The Changing, Dangerous Scene In Mexico



I used to go to Mexico all the time, and not just to border towns.

Along with my ex-wife, who is of Mexican heritage, I would travel into the interior, where we would enjoy the culture by living with relatives - giving us an insight we wouldn't have experienced by just going to tourist areas and hanging out with fellow norteamericanos.

My parents, too, were winter Texans, living near McAllen on the Mexican border. So when I'd visit them, we'd just walk across the bridge into Reynosa and enjoy the town, the culture, and the people. And, as a reporter, I've traveled to Mexico City on assignment.

I have such fond memories of Mexico.
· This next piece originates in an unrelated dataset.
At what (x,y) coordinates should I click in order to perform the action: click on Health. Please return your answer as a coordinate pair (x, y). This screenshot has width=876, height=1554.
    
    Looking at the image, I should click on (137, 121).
But I fear, that if things continue the way they are today, they will remain just that - memories. Because today I have no desire to travel to Mexico, for business or for pleasure.
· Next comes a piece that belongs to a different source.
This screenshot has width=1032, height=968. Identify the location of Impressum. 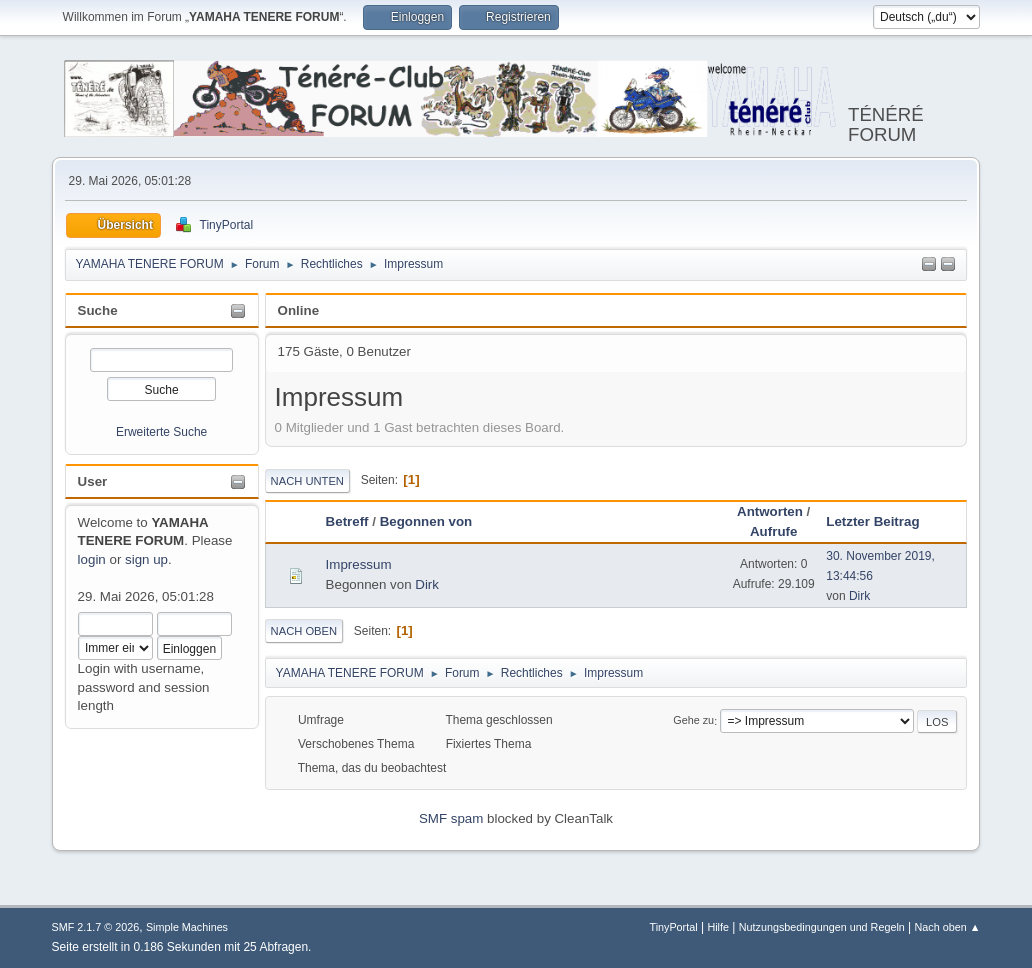
(359, 564).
The drug wars there, frankly, give cause for pause. The deaths of four young people traveling from California to Mexico recently underscores how dangerous it is to go there now. And today comes word of a prison escape. A prison escape that, if not aided and abetted by guards, was certainly not stopped by them.

The guards stood by as more than 50 prisoners walked out. That's right - they just stood by. Of course, the fact that those who broke them out were armed and dressed as police officers may have contributed to their reticence to take action.

Now, these were not just your ordinary run-of-the-mill petty criminals. Those who escaped include some of the most dangerous men behind bars in Mexico.

So, forgive me if my love affair with Mexico is tarnished by all this. But at least, like with all love affairs that come to an end, I have my memories.

1 comment:

Anonymous said...

The gross negligence of this nation to allow it's neighbor in the south to conduct corrupt practices within it's governmental bodies knowing all along that political payoff's always have existed and diplomatic negotiations between these two nations have always involved slipping someone cash under the table has only perpetuated the problem. Mexico is a corrupt nation of two socio-economic groups; the rich and the poor. With the constant barrage and unlimited resources that the drug cartels have i am not surprised that 50 prison guards were paid off to not do a thing as prisoners walked out the gates. During NAFTA many regulations and requirements by all three nations were designed to create economic cohesion between the three countries. Obviously that was a huge failure as companies packed up and went to China for even cheaper labor. In essence, the current government is corrupt and gives nothing to the poor. The Drug Cartels in this country are using this tactic to win the hearts and minds of the poorer citizens creating a "robin hood" syndrome. My intentions are not to go to Mexico for any reason.